One way is increased access to information. While it is true that many things are kept secret, yet the sheer volume of information available to the average person is vastly greater today than at any time in history, an it's increasing.
I was moved to ponder this when I read the following from a website I follow for my free CLE work:
The Justice Department’s Bureau of Justice Statistics (BJS) launched an interactive online tool that gives the public instant access to the largest collection of data on criminal victimization in the United States.The tool can be found at http://www.bjs.gov/index.cfm?ty=nvat /Now may you're interested in crime statistics, and maybe you're not. But if at some point you are, you don't have to file some sort of request for this information and wait weeks or months for a reply; you just go to the site and run a query, or perhaps parameterize one of your own. This is government being more efficient (setting up an online database is as much work as answering all those mail requests) and giving more information to We The People. Everyone wins ... so be happy!

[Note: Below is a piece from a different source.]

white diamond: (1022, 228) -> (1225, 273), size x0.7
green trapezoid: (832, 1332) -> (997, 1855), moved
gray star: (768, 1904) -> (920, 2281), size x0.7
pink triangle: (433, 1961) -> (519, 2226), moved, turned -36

The NCVS Victimization Analysis Tool (NVAT) provides a direct and user-friendly way to work with 18 years of data about victims of crime. The tool makes it easy for people to find and use information from BJS’s National Crime Victimization Survey (NCVS).

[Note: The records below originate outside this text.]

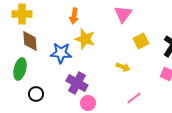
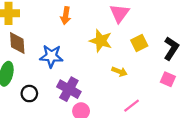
yellow star: (85, 39) -> (101, 41), moved
black circle: (36, 94) -> (29, 94), moved

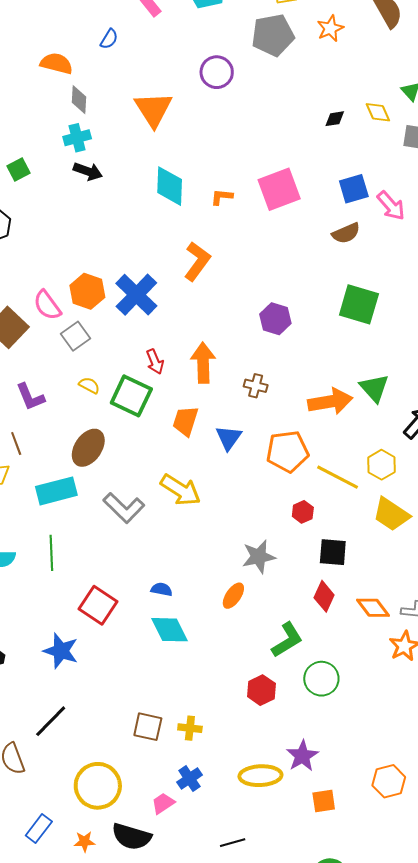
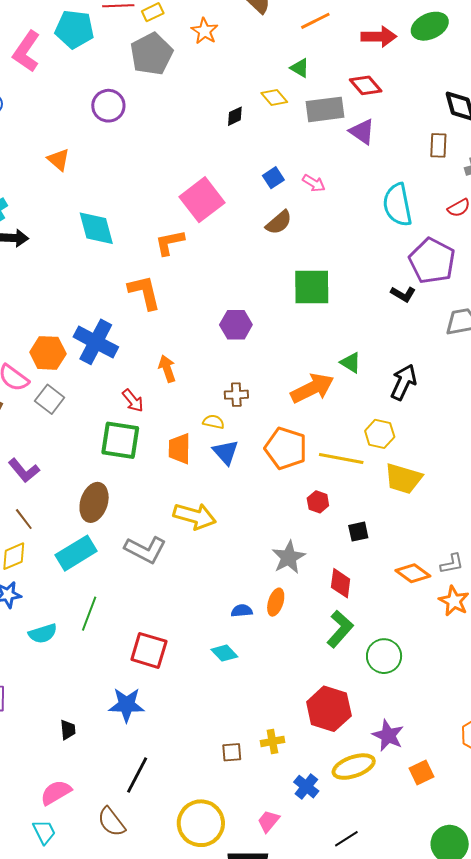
orange triangle: (153, 109) -> (59, 160), size x0.6
blue square: (354, 189) -> (273, 178), size x0.7
orange L-shape: (222, 197) -> (170, 243), moved, size x1.4
pink arrow: (391, 206) -> (314, 183), size x0.7
orange L-shape: (197, 261) -> (144, 292), turned -33
orange arrow: (203, 363) -> (167, 369), moved, size x0.7
yellow semicircle: (89, 385) -> (213, 422), moved
green triangle: (374, 388) -> (351, 363), size x0.7
orange pentagon: (287, 451) -> (286, 448), turned -30
black square: (333, 552) -> (358, 532), size x0.7
green line: (51, 553) -> (89, 614), turned 40
blue semicircle: (162, 589) -> (242, 611), moved
red diamond: (324, 596) -> (341, 583), moved
cyan diamond: (169, 630) -> (224, 653), size x0.7
red hexagon: (261, 690) -> (329, 709), moved, size x1.5
brown square: (148, 727) -> (232, 752), size x0.7
blue cross: (189, 779) -> (306, 787), moved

The Quick Tables on the analysis tool’s home page allow users to view trends in violent and property crime at a glance. Users can also see estimates of the amount of crime reported and not reported to the police, and find tables of violent crime by victim-offender relationship. For more detailed analysis, users can create customized tables of national crime estimates, by year, type of crime, and other characteristics.
This dynamic web tool significantly enhances BJS’s ability to make crucial information more accessible to the public and bring data directly to users."